Lady Gaga’nın müzikal showuna Joaquin Phoenix'in eşlik etmesinden ibaret bir hal alan film, kötü kurgusu nedeniyle bütünleyici bir anlatıdan uzaktır. “Filmin taşıdığı mesaj nedir?” sorusuna izledikten sonra dahi cevap vermek çok zordur. Joker karakterinin yaratılmasında etkin olan saikler sanki birden ortadan kaldırılmış gibi konu farklı bir düzleme taşınmıştır. Gerek kapatıldığı hastanede gardiyanlarla kurduğu ilişki gerekse de diğer hastalara karşı takındığı tavır düşünülürse tahminleri boşa çıkartan bir Joker ile karşılaşılmıştır.
Lady Gaga’nın Harley Quinn karakteri Joker ile uyumlu gibi gözükürken ve aralarında bir aşkın doğduğuna inanılırken bir anda hem izleyiciyi hem de Joker’i ters köşeye düşüren gelişmeler meydana gelir ve Harley’in bir psikiyatrist olduğu ve Joker’e olan ilgisinin aşkla yakından uzaktan bir ilgisi olmadığı anlaşılır. Joker artık tehlikeli sularda yüzdüğünü bilmekte ancak buna rağmen gözü kara bir şekilde ilerlemekte ısrar etmektedir.

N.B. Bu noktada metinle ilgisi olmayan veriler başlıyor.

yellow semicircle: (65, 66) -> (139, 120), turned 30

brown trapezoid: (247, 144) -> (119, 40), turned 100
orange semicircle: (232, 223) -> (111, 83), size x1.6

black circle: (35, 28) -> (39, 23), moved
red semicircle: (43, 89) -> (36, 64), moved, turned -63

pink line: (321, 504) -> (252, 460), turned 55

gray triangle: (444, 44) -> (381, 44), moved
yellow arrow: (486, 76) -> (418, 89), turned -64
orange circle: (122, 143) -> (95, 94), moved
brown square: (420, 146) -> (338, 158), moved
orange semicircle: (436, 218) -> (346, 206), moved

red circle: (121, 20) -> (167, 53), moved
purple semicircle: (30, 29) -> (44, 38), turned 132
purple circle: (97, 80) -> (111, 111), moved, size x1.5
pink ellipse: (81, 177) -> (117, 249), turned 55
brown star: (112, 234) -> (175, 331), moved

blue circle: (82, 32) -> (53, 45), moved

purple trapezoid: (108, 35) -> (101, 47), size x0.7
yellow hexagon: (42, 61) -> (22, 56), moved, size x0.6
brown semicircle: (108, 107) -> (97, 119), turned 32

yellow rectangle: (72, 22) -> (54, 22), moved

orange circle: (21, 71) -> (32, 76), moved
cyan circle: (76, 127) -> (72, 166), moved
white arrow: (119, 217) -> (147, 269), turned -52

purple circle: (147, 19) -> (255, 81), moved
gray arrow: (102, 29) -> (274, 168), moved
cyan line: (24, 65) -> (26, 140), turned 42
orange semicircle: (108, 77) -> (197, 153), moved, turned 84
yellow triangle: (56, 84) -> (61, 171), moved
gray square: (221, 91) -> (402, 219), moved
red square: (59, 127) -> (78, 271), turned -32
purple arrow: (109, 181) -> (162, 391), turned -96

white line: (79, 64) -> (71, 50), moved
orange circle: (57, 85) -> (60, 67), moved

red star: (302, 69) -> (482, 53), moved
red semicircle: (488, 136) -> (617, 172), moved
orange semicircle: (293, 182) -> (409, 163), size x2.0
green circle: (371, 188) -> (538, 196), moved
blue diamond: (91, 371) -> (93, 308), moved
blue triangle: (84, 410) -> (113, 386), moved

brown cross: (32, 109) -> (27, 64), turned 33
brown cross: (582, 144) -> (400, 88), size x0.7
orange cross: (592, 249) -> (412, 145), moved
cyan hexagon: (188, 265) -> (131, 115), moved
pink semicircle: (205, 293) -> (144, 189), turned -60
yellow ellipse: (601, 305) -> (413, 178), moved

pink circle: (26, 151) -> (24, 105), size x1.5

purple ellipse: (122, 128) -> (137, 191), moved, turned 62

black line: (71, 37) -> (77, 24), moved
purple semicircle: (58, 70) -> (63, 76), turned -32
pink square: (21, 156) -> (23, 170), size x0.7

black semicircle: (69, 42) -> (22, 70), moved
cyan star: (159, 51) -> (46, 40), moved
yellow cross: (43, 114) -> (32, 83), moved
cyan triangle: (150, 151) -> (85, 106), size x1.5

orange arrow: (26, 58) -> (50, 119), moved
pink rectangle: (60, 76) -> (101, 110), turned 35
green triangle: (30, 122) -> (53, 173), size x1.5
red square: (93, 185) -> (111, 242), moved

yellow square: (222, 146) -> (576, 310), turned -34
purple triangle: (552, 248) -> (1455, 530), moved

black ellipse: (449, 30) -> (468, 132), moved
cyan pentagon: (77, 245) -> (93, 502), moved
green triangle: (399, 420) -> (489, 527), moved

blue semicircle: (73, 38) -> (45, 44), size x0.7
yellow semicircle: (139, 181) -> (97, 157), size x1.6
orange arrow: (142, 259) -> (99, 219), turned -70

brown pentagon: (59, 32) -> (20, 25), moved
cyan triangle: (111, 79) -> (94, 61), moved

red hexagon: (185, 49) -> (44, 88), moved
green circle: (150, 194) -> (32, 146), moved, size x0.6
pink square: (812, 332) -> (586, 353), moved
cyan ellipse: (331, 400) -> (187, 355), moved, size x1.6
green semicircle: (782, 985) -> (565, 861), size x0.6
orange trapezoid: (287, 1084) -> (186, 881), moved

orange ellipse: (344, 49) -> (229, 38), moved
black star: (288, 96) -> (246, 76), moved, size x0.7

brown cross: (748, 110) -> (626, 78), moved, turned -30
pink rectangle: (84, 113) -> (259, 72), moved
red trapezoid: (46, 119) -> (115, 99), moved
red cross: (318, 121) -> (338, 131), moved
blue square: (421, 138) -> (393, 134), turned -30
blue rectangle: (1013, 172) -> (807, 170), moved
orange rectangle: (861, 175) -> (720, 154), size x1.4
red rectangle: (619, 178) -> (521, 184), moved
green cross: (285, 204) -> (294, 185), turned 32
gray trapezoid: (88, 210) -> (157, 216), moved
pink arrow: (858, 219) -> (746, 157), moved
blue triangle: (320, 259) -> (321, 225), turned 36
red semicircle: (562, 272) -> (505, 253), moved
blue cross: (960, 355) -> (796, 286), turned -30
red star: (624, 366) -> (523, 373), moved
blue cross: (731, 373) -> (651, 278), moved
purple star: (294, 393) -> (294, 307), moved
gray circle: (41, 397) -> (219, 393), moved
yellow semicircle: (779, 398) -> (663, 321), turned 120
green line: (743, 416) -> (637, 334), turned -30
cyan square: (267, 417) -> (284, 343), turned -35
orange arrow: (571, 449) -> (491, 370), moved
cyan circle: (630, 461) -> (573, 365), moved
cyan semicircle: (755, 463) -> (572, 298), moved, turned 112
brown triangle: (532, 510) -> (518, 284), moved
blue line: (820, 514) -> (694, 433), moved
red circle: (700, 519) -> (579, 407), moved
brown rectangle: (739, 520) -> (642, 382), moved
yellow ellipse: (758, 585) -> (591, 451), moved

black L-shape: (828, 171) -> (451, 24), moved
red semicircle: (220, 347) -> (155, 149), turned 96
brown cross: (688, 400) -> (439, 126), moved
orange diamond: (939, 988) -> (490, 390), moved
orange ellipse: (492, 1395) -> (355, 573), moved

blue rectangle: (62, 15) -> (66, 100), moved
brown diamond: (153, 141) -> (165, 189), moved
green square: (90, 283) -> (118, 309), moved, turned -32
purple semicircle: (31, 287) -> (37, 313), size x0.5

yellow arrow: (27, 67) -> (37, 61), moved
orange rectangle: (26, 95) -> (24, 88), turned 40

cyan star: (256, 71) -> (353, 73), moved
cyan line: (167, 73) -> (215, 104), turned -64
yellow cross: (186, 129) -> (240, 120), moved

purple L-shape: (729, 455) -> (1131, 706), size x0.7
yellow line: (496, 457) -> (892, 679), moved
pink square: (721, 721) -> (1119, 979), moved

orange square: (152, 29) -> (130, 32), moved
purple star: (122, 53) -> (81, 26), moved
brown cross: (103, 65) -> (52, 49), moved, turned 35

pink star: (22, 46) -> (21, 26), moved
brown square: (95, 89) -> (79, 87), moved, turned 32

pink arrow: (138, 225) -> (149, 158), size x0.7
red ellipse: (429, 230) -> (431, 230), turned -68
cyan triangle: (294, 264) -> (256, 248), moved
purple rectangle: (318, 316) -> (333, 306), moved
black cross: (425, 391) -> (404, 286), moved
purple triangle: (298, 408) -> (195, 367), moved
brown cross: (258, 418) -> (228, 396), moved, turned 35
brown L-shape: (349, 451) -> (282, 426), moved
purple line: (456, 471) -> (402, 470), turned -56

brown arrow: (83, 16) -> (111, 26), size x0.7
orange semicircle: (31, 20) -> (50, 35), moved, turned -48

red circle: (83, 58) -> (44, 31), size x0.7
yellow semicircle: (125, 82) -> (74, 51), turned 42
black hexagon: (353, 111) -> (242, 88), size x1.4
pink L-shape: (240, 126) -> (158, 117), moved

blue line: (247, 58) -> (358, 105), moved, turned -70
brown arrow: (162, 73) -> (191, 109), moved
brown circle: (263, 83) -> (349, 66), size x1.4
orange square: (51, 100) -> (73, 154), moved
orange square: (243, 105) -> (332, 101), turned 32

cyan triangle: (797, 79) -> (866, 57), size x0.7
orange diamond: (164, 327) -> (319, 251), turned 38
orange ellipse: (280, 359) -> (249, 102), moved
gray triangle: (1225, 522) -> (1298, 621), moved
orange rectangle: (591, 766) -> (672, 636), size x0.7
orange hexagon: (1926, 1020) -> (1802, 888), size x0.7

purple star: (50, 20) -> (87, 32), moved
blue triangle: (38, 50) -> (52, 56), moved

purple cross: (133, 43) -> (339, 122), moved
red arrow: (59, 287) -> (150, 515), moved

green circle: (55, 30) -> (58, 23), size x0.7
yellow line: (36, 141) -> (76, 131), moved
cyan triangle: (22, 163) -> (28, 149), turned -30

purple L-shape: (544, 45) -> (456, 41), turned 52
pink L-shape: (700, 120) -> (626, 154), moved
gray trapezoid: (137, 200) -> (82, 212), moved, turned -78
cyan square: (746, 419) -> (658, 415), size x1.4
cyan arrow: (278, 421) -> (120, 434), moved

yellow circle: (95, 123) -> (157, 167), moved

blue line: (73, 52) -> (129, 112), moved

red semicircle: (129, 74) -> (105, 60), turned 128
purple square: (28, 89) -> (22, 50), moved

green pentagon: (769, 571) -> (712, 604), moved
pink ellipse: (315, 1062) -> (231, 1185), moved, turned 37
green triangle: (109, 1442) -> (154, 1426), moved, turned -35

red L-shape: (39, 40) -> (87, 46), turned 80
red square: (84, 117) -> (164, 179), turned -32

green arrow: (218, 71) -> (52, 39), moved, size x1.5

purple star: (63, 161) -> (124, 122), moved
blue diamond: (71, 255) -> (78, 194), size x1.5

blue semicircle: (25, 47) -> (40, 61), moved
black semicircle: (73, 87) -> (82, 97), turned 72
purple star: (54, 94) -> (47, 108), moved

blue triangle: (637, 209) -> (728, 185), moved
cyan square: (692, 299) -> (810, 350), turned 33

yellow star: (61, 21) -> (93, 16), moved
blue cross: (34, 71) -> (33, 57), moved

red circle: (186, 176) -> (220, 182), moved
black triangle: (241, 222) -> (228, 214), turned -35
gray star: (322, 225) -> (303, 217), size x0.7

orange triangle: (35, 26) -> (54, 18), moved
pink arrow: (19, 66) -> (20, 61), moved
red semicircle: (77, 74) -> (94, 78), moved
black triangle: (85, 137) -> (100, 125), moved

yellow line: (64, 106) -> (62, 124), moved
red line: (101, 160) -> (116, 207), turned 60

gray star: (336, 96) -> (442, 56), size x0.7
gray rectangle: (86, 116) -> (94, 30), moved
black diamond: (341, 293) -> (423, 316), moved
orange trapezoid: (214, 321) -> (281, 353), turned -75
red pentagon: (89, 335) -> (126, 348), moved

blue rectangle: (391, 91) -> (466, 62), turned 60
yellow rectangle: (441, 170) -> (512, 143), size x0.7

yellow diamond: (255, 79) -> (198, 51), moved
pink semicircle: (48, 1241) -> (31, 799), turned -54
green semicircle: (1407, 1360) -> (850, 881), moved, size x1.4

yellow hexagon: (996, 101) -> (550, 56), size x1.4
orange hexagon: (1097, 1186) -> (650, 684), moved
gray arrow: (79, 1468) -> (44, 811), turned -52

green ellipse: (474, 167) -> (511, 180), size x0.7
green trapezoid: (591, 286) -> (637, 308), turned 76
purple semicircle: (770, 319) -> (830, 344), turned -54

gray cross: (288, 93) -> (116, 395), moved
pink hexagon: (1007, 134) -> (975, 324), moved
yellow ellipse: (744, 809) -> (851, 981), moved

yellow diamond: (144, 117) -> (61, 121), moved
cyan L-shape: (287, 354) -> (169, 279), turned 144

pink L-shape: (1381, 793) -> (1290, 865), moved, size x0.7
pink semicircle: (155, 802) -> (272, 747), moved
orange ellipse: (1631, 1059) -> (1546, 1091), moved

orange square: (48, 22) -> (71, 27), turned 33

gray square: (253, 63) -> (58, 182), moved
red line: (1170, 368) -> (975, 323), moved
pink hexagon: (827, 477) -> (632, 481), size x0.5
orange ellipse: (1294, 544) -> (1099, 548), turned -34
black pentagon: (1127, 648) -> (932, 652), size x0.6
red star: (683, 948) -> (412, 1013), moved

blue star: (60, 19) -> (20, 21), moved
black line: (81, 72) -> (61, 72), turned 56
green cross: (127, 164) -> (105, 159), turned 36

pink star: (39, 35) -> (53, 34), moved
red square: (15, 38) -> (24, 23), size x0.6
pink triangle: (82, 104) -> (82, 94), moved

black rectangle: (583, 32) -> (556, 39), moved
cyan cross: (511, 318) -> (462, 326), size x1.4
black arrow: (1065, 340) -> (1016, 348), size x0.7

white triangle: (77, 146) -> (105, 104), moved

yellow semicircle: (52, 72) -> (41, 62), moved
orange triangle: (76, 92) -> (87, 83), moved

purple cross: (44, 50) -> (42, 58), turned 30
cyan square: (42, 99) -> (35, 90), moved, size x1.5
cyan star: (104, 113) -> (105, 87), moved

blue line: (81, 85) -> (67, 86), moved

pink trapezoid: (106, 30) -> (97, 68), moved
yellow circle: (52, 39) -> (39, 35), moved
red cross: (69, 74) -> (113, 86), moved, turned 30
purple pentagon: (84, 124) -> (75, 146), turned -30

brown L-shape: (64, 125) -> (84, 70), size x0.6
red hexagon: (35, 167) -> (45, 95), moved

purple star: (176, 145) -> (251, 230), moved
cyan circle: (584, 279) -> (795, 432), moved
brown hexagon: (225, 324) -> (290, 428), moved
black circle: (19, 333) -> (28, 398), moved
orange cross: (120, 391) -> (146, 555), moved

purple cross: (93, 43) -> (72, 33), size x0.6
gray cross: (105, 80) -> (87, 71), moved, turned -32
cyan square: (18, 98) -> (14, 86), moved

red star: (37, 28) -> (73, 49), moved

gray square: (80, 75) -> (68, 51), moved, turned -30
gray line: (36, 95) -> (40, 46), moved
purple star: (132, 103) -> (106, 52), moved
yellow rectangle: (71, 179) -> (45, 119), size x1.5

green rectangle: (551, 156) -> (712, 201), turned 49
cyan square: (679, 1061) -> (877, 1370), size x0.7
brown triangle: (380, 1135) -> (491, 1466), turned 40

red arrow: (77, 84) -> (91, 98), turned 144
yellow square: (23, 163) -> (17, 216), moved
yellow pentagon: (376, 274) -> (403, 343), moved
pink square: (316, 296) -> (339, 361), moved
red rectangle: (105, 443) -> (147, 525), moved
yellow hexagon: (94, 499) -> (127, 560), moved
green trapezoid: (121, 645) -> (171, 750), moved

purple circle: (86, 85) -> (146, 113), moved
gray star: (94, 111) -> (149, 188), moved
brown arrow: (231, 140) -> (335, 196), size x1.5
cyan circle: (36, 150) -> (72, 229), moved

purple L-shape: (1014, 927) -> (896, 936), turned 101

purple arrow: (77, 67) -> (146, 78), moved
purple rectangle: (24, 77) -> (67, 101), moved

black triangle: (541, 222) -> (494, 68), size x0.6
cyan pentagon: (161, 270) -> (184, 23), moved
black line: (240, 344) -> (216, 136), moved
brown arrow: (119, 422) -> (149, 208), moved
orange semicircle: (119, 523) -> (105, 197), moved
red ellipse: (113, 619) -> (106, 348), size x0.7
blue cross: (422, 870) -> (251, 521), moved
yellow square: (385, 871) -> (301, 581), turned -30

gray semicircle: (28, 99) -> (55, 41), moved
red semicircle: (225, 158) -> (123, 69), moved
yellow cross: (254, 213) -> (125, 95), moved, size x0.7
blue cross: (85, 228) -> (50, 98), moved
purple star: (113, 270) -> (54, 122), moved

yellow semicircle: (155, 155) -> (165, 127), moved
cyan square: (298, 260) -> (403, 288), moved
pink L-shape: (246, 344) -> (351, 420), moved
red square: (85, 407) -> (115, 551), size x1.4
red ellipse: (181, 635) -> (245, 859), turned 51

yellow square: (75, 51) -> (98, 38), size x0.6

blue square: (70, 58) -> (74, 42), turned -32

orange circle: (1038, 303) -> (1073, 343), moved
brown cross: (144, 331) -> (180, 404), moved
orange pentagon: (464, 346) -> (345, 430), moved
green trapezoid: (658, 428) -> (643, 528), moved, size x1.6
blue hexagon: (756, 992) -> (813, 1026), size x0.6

Filmin ikinci yarısı ise Arthur’un (Joker) duruşmasına ayrılmış. Joaquin Phoenix’in muhteşem oyunculuğunu sergilediği birkaç etkileyici sahneyi saymazsak, yine tatmin edici fazla bir şey yoktur. İlk filme yapılan anlık flashback’ler ve tanık olarak çağrılan eski dostlar üzerinden bir kez daha Arthur’a acımamız istenmiştir. Ancak karakter zaten ilk filmden sonra hem merakımızı hem de çok arzu ettiği ilgimizi üstüne çektiği için devam filminin amacını sorguluyorsunuz.
Kendilik algısı yerine oturmamış, yaralı, acı içinde ve sevgiye aç Arthur’un yolculuğundaki bir sonraki adımı merak ederek salona girip, o merakın pek de tatmin olmadığını görerek salondan ayrılıyorsunuz. Açıkçası Philiphs’in elinde gerçekten anlatacak bir materyali olmadan neden bu projeye evet dediğini merak ettim. Arthur’un, jürinin karşısına oturup yaptığı beklenmedik konuşma ise karaktere vurulan son bir darbe gibi. İlk filmin yozlaşmış dünyaya karşı samimi ya da değil fark etmez, güçlü sesini de susturmak, filmleri bambaşka klişe bir söyleme çekmek de büyük hata.